Year 11 GCSE Exams and Revision

So the biggest exams of your life so far are just around the corner!  This summer is a very important time that will shape your future.  There is no escaping the fact that the next few months are going to be hard work, but don’t panic.  Hours of revision and exams do not have to be a nightmare if you get organised early.  Just think, by the end of June it will all be over and you will have 10 weeks of summer holiday to enjoy!

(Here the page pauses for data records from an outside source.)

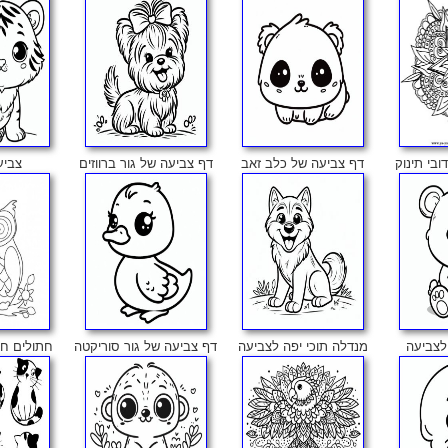
ובי תינוק
דף צביעה של כלב זאב
דף צביעה של גור ברווזים
צביע
 לצביעה
מנדלה תוכי יפה לצביעה
דף צביעה של גור סוריקטה
חתולים חמ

In your lessons this year and in PSHCE time, teachers have been delivering lessons to help you develop effective revision skills and prepare well for your exams.  Your subject teachers will also have spent time preparing you for specific exams.  But, as this year goes on, more and more will be down to YOU.  This part of the school website provides some useful information and resources to help you achieve the best results you can.

Good luck!


Revision Advice – Top Ten Tips for Revision Success

  1. Start early:  It’s true that it’s never too late to start revising.  By the end of the spring term, you should be well underway with your revision timetable.  Start now and whatever you do, don’t leave revision to the night before.
  2.  Revision timetable:  This is very important.  It will help you manage your time in a way that leads to effective revision and exam success without you getting stressed.  Visit the Revision Planners and Timetables section or more advice about constructing a revision timetable and to download long term and short term planners that will really help you to get organised!
  3. Revision environment:  Find a good place to work where you won’t be easily distracted. Revising in front of the TV or in the garden will not help you concentrate, so work somewhere which is quiet and uncluttered.  The best place is sitting at a well lit desk or table, certainly not lying on your bed with the curtains shut and your books propped up by a pillow!  Turn your mobile off during revision sessions to avoid distractions.
  4. Break your revision up into small sessions:  Most people revise best by working for about 20-30 minutes and then taking a short 5 minute break.  Be strict with the length of your breaks – perhaps just make a drink and grab a snack, have a stretch or send a quick text. Aim to work like this for about two hours (four 30 minute sessions) before taking a longer break.  You may find it helpful to change from one subject to another at break time, for example doing one or two sessions of Science and then changing to History, or alternating a favourite subject with a more difficult one.  It helps to build in some variety.
  5. Be clear what you need to revise:  Make sure you are absolutely clear what you need to revise for each exam and if you don’t know then ask your teacher.  Many subjects have published revision checklists or provided a copy of the exam syllabus.  Use these to ensure you revise the right topics.
  6. Revision materials: Be careful with revision guides that are published to buy in book shops. They try to cover all bits of a GCSE in that subject.  Some subjects have given or sold revision guides to you so make sure you use these.
  7. Revision technique: Make your revision ACTIVE or INTERACTIVE rather than passive. Passive revision is just simply reading your notes or copying them.  While this is better than nothing, research shows that you will remember more if revision is active or interactive.  Visit our section on Active Revision Techniques for a list of active revision techniques that help you revise effectively.
  8. Get help:  If you don’t understand something even after you have looked it up in your notes and read the textbook, then ask a friend or contact your teacher to explain things to you.
  9. Keep healthy:  Make sure you stay energised during your revision timetable by drinking lots of water and eating well.  The best start you can give yourself on a long day of revision and/or exams is a good breakfast, so don’t skip it!  One of the most effective ways to release stress and boost energy levels is to do some exercise – why not go for a run, take a swim or go for a ride on your bike?  Lastly, make sure you get to bed early throughout the exam period.
  10. Stay calm and focused:  If you panic you won’t revise well or perform to your best in the exams.  There will be times when you think that you’re never going to be able to remember all your revision notes but you will if you work hard and stay calm.  The exams are going to happen so you might as well give yourself the best chance of doing well by starting to revise early and keeping calm.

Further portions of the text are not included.